親の愛

子供を愛さない親もいる!


子供にトラブルがあったり、不幸があったりすると、「子供を愛さない親はいない」と語る人がいます。
テレビなどでは、そうコメントする人がしばしば登場します。
本当でしょうか?

全ての親が子供を愛しているということには、どうも疑問を感じてしまいます。
子供を愛していない親も少なくないということです。

もし、本当に全ての親が子供に愛情を持っているなら、虐待の問題が生じることはあり得ないでしょう。
ところが、親による子供への虐待は、年間何万件も報告されています。(→参照
しかも、これは発覚している件数だけです。
氷山の一角と言っていいでしょう。

虐待は、愛とは対極のものであるはずです。
罵声や怒声を浴びせる。脅す。
それどころか、タバコの火を押し付ける、紐で縛って押入れに放り込む、頭を水の中に押し込む、熱湯をかける、何日も食事を与えない、殴る、蹴飛ばす、床にたたきつける、挙げ句の果てに暴行死させる。

このようなことが、愛であるはずがありません。
もし、これも愛であるというなら、愛の定義を変えなければなりません。
愛には、相手を虐待することも含む、と。
愛には、相手を傷つけ、苦しませ、悩ませ、悲しませることも含む、と。

愛とは、相手を守り、支え、理解し、味方すると言うことです。
相手を幸せにすると言うことです。
しばしば、自己犠牲さえ伴います。
親にはそれに、子供を健全に、育てるということも加わるでしょう。

親が、子供を支配し、管理し、抑圧し、干渉し、放置し、放任し、疎外する。
これらも、愛ではありません。溺愛ですら、真の愛ではありません。
これらは愛ではなく、エゴイズムです。
子供より自分を優先させる深層心理から生じたものです。
子供を自分の思い通りにしようとする感情から生まれたものです。

親の育児姿勢の中に、支配、管理、抑圧、干渉、放置、放任、疎外、溺愛などがある場合は、子供に対する真の愛情の欠如を疑ってよいでしょう。

子供は、親の愛に敏感です。
子供は、親の愛が真であるか偽であるかをかぎ取ります。
そして、いくら親が誤魔化しても、それは子供に映し出されるものものです。

親に真の愛情が欠ける場合、子供はいろいろな歪み、乱れ、荒れの症状を見せます。
自己否定、自虐行為、自傷行為、非行、暴力行為、過食症、拒食症、援助交際、家出、犯罪行為などです。
弱者に対するいじめなども、この一種です。
これらは皆、親の愛情の欠如という共通した根を持っています。
真の愛情を受けている子供は、決して弱者を傷つけ、悩ませ、苦しませ、悲しませるような加虐行為を行いません。
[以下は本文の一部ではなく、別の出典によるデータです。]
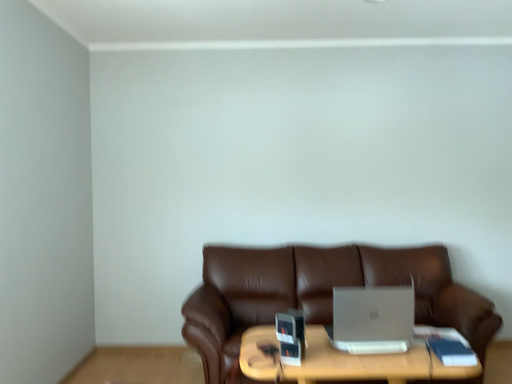 Locate an element on the screen. This screenshot has height=384, width=512. silver metallic laptop at center is located at coordinates click(x=372, y=319).

Does brown leather couch at center have a larger size compared to silver metallic laptop at center?

Yes.

Does brown leather couch at center lie in front of silver metallic laptop at center?

No, the depth of brown leather couch at center is greater than that of silver metallic laptop at center.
このような子供に対し、真の愛情を持っていない親は、全体の半分に達すると考えてよいでしょう。
「子供を愛していない親はいない」というのは、全くの欺瞞というわけです。真っ赤な嘘というわけです。ごまかしというわけです。

真の愛とは、普遍的なものです。
自分の子供しか愛していないと言うのは、真の愛とは言えません。
他の人間は愛さないが、自分の子供だけは愛するというのは、愛ではなくエゴです。
他人に対し、冷たく、薄情で、攻撃的で、暴力的ですらある人間が、自分の子供に対して、真の愛情を持っているはずはありません。
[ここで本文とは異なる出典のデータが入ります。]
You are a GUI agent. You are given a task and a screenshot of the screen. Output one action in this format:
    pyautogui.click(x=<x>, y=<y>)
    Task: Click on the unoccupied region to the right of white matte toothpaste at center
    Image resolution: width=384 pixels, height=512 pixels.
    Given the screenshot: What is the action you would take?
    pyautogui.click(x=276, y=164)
大人の普段の行動を見ても、真の愛を持っている人間がそれほど多くないことは理解できるでしょう。
他人に対して、温かく、優しく、思いやりを持つ大人は、せいぜい半分くらいです。
このことからしても、真の愛情を持つ親は、高々半分程度であるという捉え方に大きな誤りがないことが分かります。

子供に対して愛情を持っていない親はいないという考えほど、現実を大きく見誤らせる考えはありません。
極めて有害な考え方です。危険です。弊害は大です。
親に対し過大評価を与え、親に対し誤った幻想を抱かせてしまいます。

ここから、虐待する親に対する許容的な考えや、甘い対応が生じてしまします。
支配、管理、抑圧、干渉、放置、放任、疎外、溺愛などでさえ、親の愛の一種と見なしてしまうという過ちを犯してしまいます。
被害を受けるのは子供です。
これは将来、不幸や犯罪など社会病理を蔓延させることにも繋がります。

親は、自分が子供に対し真の愛を持っているか、自らを省みることが必要です。
自分が子供に対し真の愛を持っているかどうかは、子供が教えてくれるはずです。
子供を見れば分かるはずです。

子供が、幸せな笑顔を作っていないなら、自分の愛情を疑ってよいでしょう。
親には、常に自分をいましめ、努めることが求められます。
親の真の愛が問われています。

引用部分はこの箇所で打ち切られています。